Faulting microfinance institutions (MFIs) for adopting strong-arm tactics, Prime Minister’s Economic Advisory Council Chairman C. Rangarajan, on Wednesday, said MFIs must modify their business models and become responsible lenders.
“Microfinance institutions which were becoming an effective alternative to money lenders can recapture that position only if they modify their business models and become responsible lenders,” Dr. Rangarajan said at the Dainik Bhaskar Financial Inclusion Conclave.
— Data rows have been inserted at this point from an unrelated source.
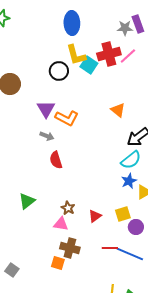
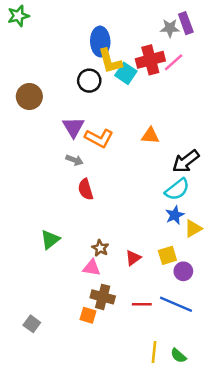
blue ellipse: (72, 23) -> (100, 42), moved
orange triangle: (118, 110) -> (150, 136), moved, turned -35
red line: (110, 248) -> (142, 304), moved

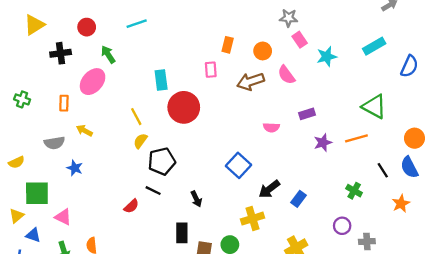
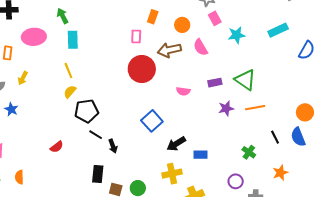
green arrow: (108, 54) -> (63, 16), moved
cyan rectangle: (161, 80) -> (73, 40), moved
pink ellipse: (93, 82) -> (34, 37), turned 40
red circle: (184, 107) -> (142, 69), moved
green triangle: (374, 107) -> (245, 80), moved
yellow arrow: (84, 131) -> (23, 78), turned -96
black line: (153, 191) -> (96, 135), moved
blue rectangle: (299, 199) -> (201, 155), turned 48
orange star: (401, 204) -> (280, 173), moved
yellow cross: (252, 219) -> (172, 174), moved

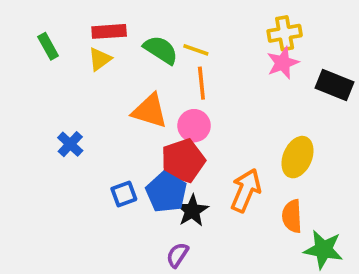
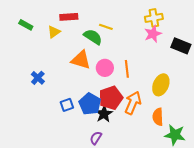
red rectangle: (109, 31) -> (69, 17), moved
green rectangle: (48, 46) -> (26, 25), turned -32
green semicircle: (161, 50) -> (93, 37), moved
orange line: (201, 83) -> (127, 69), moved
red pentagon: (183, 161) -> (111, 98), moved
Critical of the working of the MFI sector, he said “strong-arm tactics adopted in recovering loan repayments have evoked much resentment. Equally, the business models adopted by many of the large MFIs were wrong. Multiple loans to borrowers for non-productive activities are a self-defeating exercise.” The overall cost to borrowers must be maintained at a level that was consistent with the repaying capacity of the borrowers, he said, adding “loans must also be reoriented towards income earning activities”.
Limit on interest rates
The regulatory framework for the MFI sector, he said should prescribe a reasonable limit on interest rates and restrict multiple borrowing. “... A network of strong microfinance institutions can play significant role in achieving financial inclusion.”
Dr. Rangarajan also made a case for introduction of new products and simplified procedures by banks to meet the needs of customers in rural areas.